● **Assignment**:
From the entries below, copy each line in which the word "DFFUNAI" occurs.

[Records provided — start]

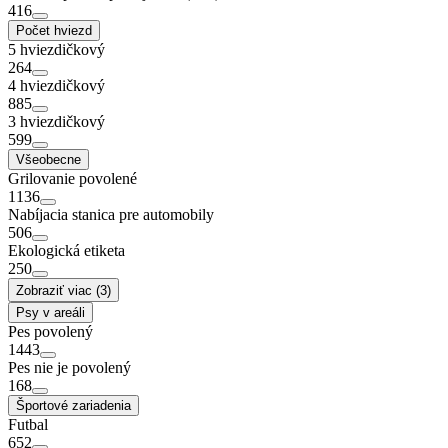
416
Počet hviezd
5 hviezdičkový
264
4 hviezdičkový
885
3 hviezdičkový
599
Všeobecne
Grilovanie povolené
1136
Nabíjacia stanica pre automobily
506
Ekologická etiketa
250
Zobraziť viac (3)
Psy v areáli
Pes povolený
1443
Pes nie je povolený
168
Športové zariadenia
Futbal
652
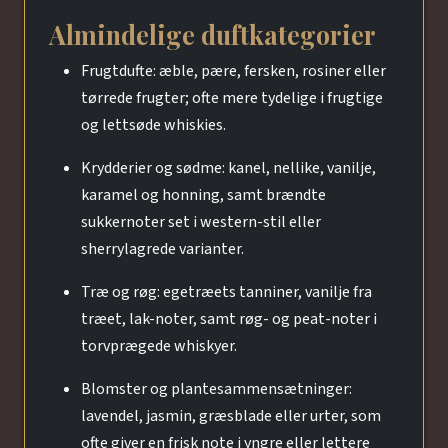
Almindelige duftkategorier
Frugtdufte: æble, pære, fersken, rosiner eller
tørrede frugter; ofte mere tydelige i frugtige
og lettsøde whiskies.
Krydderier og sødme: kanel, nellike, vanilje,
karamel og honning, samt brændte
sukkernoter set i western-stil eller
sherrylagrede varianter.
Træ og røg: egetræets tanniner, vanilje fra
træet, lak-noter, samt røg- og peat-noter i
torvprægede whiskyer.
Blomster og plantesammensætninger:
lavendel, jasmin, græsblade eller urter, som
ofte giver en frisk note i yngre eller lettere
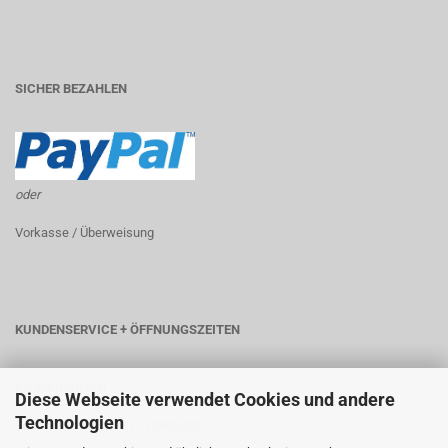
SICHER BEZAHLEN
oder
Vorkasse / Überweisung
KUNDENSERVICE + ÖFFNUNGSZEITEN
Kontaktformular
Diese Webseite verwendet Cookies und andere
Technologien
Telefon: +49 (0) 6181 - 18909-00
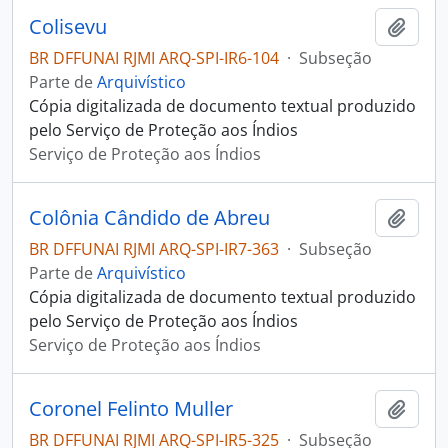
Colisevu
Adici
BR DFFUNAI RJMI ARQ-SPI-IR6-104
·
Subseção
Parte de
Arquivístico
Cópia digitalizada de documento textual produzido
pelo Serviço de Proteção aos Índios
Serviço de Proteção aos Índios
Colônia Cândido de Abreu
Adici
BR DFFUNAI RJMI ARQ-SPI-IR7-363
·
Subseção
Parte de
Arquivístico
Cópia digitalizada de documento textual produzido
pelo Serviço de Proteção aos Índios
Serviço de Proteção aos Índios
Coronel Felinto Muller
Adici
BR DFFUNAI RJMI ARQ-SPI-IR5-325
·
Subseção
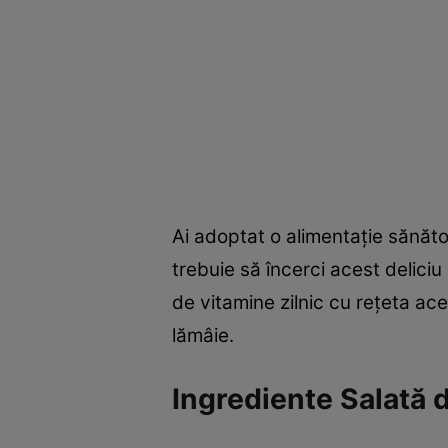
Ai adoptat o alimentaţie sănătoa
trebuie să încerci acest deliciu
de vitamine zilnic cu reţeta a
lămâie.
Ingrediente Salată 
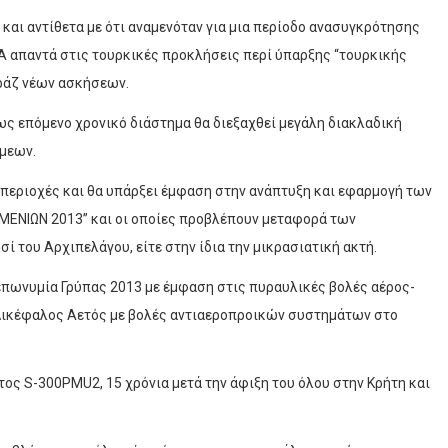
και αντίθετα με ότι αναμενόταν για μια περίοδο ανασυγκρότησης
 απαντά στις τουρκικές προκλήσεις περί ύπαρξης “τουρκικής
αράζ νέων ασκήσεων.
ς επόμενο χρονικό διάστημα θα διεξαχθεί μεγάλη διακλαδική
άμεων.
 περιοχές και θα υπάρξει έμφαση στην ανάπτυξη και εφαρμογή των
ΜΕΝΙΩΝ 2013” και οι οποίες προβλέπουν μεταφορά των
ί του Αρχιπελάγου, είτε στην ίδια την μικρασιατική ακτή.
επωνυμία Γρύπας 2013 με έμφαση στις πυραυλικές βολές αέρος-
 Δικέφαλος Αετός με βολές αντιαεροπροικών συστημάτων στο
τος S-300PMU2, 15 χρόνια μετά την άφιξη του όλου στην Κρήτη και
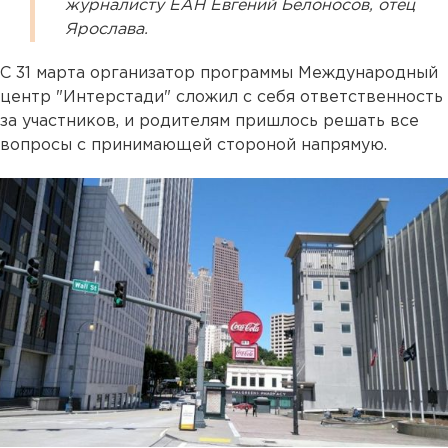
журналисту ЕАН Евгений Белоносов, отец
Ярослава.
С 31 марта организатор программы Международный
центр "Интерстади" сложил с себя ответственность
за участников, и родителям пришлось решать все
вопросы с принимающей стороной напрямую.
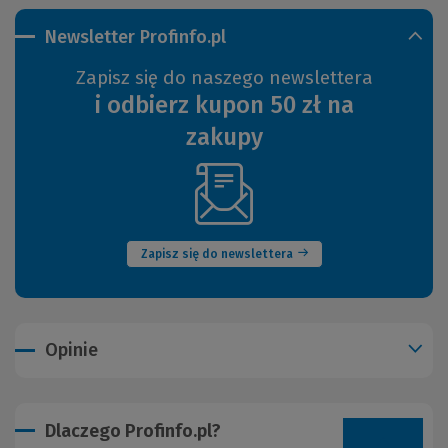
Newsletter Profinfo.pl
Zapisz się do naszego newslettera
i odbierz kupon 50 zł na
zakupy
(Nowe
okno)
Zapisz się do newslettera
Opinie
Dlaczego Profinfo.pl?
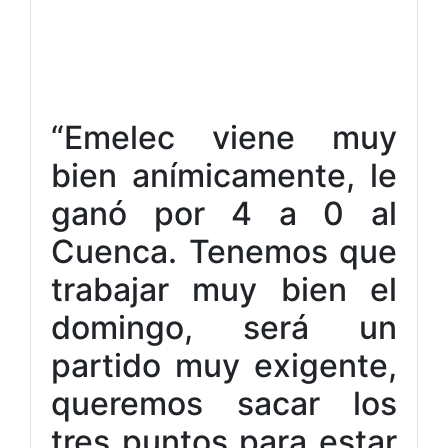
“Emelec viene muy
bien anímicamente, le
ganó por 4 a 0 al
Cuenca. Tenemos que
trabajar muy bien el
domingo, será un
partido muy exigente,
queremos sacar los
tres puntos para estar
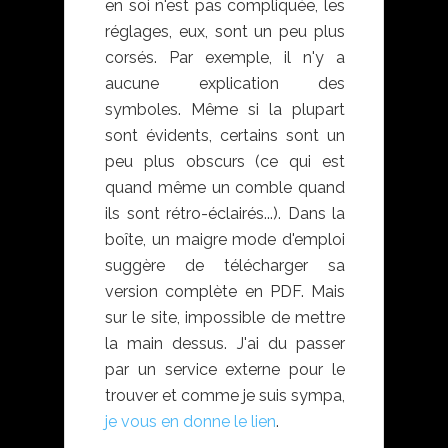
en soi n'est pas compliquée, les
réglages, eux, sont un peu plus
corsés. Par exemple, il n'y a
aucune explication des
symboles. Même si la plupart
sont évidents, certains sont un
peu plus obscurs (ce qui est
quand même un comble quand
ils sont rétro-éclairés...). Dans la
boîte, un maigre mode d'emploi
suggère de télécharger sa
version complète en PDF. Mais
sur le site, impossible de mettre
la main dessus. J'ai du passer
par un service externe pour le
trouver et comme je suis sympa,
je vous en donne le lien
.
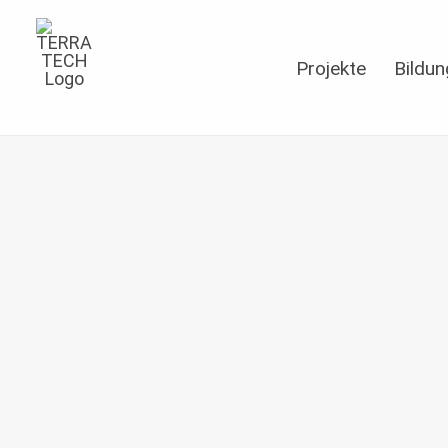
Projekte
Bildun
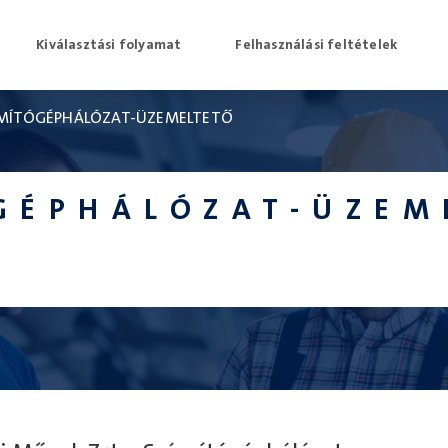
Kiválasztási folyamat
Felhasználási feltételek
MÍTÓGÉPHÁLÓZAT-ÜZEMELTETŐ
GÉPHÁLÓZAT-ÜZEM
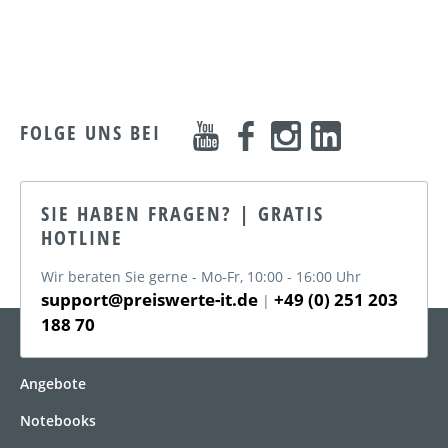
FOLGE UNS BEI
SIE HABEN FRAGEN? | GRATIS
HOTLINE
Wir beraten Sie gerne - Mo-Fr, 10:00 - 16:00 Uhr
support@preiswerte-it.de
+49 (0) 251 203
|
188 70
KATEGORIEN
Angebote
Notebooks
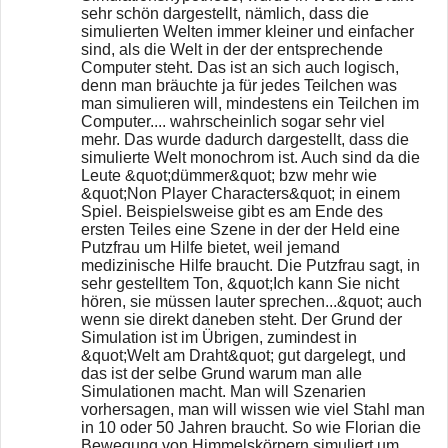
sehr schön dargestellt, nämlich, dass die
simulierten Welten immer kleiner und einfacher
sind, als die Welt in der der entsprechende
Computer steht. Das ist an sich auch logisch,
denn man bräuchte ja für jedes Teilchen was
man simulieren will, mindestens ein Teilchen im
Computer.... wahrscheinlich sogar sehr viel
mehr. Das wurde dadurch dargestellt, dass die
simulierte Welt monochrom ist. Auch sind da die
Leute &quot;dümmer&quot; bzw mehr wie
&quot;Non Player Characters&quot; in einem
Spiel. Beispielsweise gibt es am Ende des
ersten Teiles eine Szene in der der Held eine
Putzfrau um Hilfe bietet, weil jemand
medizinische Hilfe braucht. Die Putzfrau sagt, in
sehr gestelltem Ton, &quot;Ich kann Sie nicht
hören, sie müssen lauter sprechen...&quot; auch
wenn sie direkt daneben steht. Der Grund der
Simulation ist im Übrigen, zumindest in
&quot;Welt am Draht&quot; gut dargelegt, und
das ist der selbe Grund warum man alle
Simulationen macht. Man will Szenarien
vorhersagen, man will wissen wie viel Stahl man
in 10 oder 50 Jahren braucht. So wie Florian die
Bewegung von Himmelskörpern simuliert um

[Records provided — finish]

● **Solution to this task**:
BR DFFUNAI RJMI ARQ-SPI-IR6-104
BR DFFUNAI RJMI ARQ-SPI-IR7-363
BR DFFUNAI RJMI ARQ-SPI-IR5-325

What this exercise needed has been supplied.